Unconditional love requires none of that. It doesn’t depend on what your partner does, is, believes, or looks like because it isn’t about receiving. It’s not about giving to get. It’s about giving.
In an unconditional love relationship, you give what you want to give, when you want to give it. You accept the person as he is without expecting any changes. If he leaves the toilet seat up, sends you flowers when you’re allergic, or prefers to text when you want a phone call, it doesn’t matter. You don’t judge those things or hold them against him. You love him anyway.
And when he doesn’t want to go camping this weekend (or ever), doesn’t enjoy country music, and isn’t as handsome or fit as you’d prefer, it’s all good. You accept that this is the whole package and love him anyway. (This is not saying that it’s wise to choose someone who is incompatible as a life partner. Compatibility is the glue that holds relationships together).
Loving unconditionally does not hold your partner responsible for your happiness. You are responsible for your happiness. If you don’t like when she talks to you while you are reading, you let her know. Ask her not to do it again. Or you accept that that’s what she does and give her your attention. You don’t get angry or resentful. You certainly don’t deduct love points for it because you realize that she’s not responsible for your reaction to her behavior. Since you are responsible, you can choose to love her anyway.

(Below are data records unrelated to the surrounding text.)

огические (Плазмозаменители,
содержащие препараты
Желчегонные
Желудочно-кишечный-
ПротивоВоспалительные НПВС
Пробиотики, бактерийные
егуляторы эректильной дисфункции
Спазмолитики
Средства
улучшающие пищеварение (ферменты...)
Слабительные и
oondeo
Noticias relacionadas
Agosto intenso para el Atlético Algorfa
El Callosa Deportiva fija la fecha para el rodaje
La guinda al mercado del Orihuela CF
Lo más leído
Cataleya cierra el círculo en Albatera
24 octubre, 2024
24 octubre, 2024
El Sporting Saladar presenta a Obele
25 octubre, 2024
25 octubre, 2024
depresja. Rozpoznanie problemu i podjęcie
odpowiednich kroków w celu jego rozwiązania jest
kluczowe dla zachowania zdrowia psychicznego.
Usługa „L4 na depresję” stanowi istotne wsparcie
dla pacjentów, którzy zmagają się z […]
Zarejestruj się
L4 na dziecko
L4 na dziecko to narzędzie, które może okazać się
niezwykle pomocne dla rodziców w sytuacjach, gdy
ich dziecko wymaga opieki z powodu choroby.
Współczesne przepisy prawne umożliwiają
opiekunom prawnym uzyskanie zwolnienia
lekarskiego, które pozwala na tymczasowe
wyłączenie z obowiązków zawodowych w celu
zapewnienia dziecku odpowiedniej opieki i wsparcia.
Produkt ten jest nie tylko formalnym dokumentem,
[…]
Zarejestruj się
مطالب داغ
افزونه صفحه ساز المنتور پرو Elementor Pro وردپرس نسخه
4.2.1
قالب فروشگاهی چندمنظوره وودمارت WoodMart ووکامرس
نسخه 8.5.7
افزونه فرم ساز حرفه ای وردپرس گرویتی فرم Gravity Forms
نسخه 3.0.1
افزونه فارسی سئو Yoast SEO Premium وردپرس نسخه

When you love unconditionally, you take care of your own needs. You let your partner take care of his or her own needs. When you find that you are hitting a wall, you get help for it. You don’t expect your partner to be your therapist, doctor, parent, or savior. Your partner can support you, but you accept that it’s not his or her job to “complete” you. In fact, if you feel the need for completion, you use that information to find ways to make yourself whole.
This is not to say that you don’t ask for or receive help. This is not saying that you also don’t give it. It is just saying that ultimately, you are your responsibility. If your partner provides you with something, it’s a gift, not an obligation. When we see contributions as gifts, not something that is owed to us out of love or in payment for what we give, it creates a sense of appreciation. It also removes any sense of keeping score.
When you are whole and living in gratitude, you don’t come from a place of weakness or want. It makes it easier to appreciate loving gestures for what they are instead of seeing them as “less than” because it’s not what you wanted. When you are whole, disappointment when things aren’t the way you’d prefer isn’t so great because you are whole. It has little impact on your life. When you are whole, it’s easier to give freely and receive with joy.
Think about it the way you love your pet. We don’t really expect our pet to be anything other than who he is, do we? We don’t expect a dog to drive a car or to take out the trash. When you can treat your people with the same consideration you give your beloved pet, your relationships will be far more satisfying.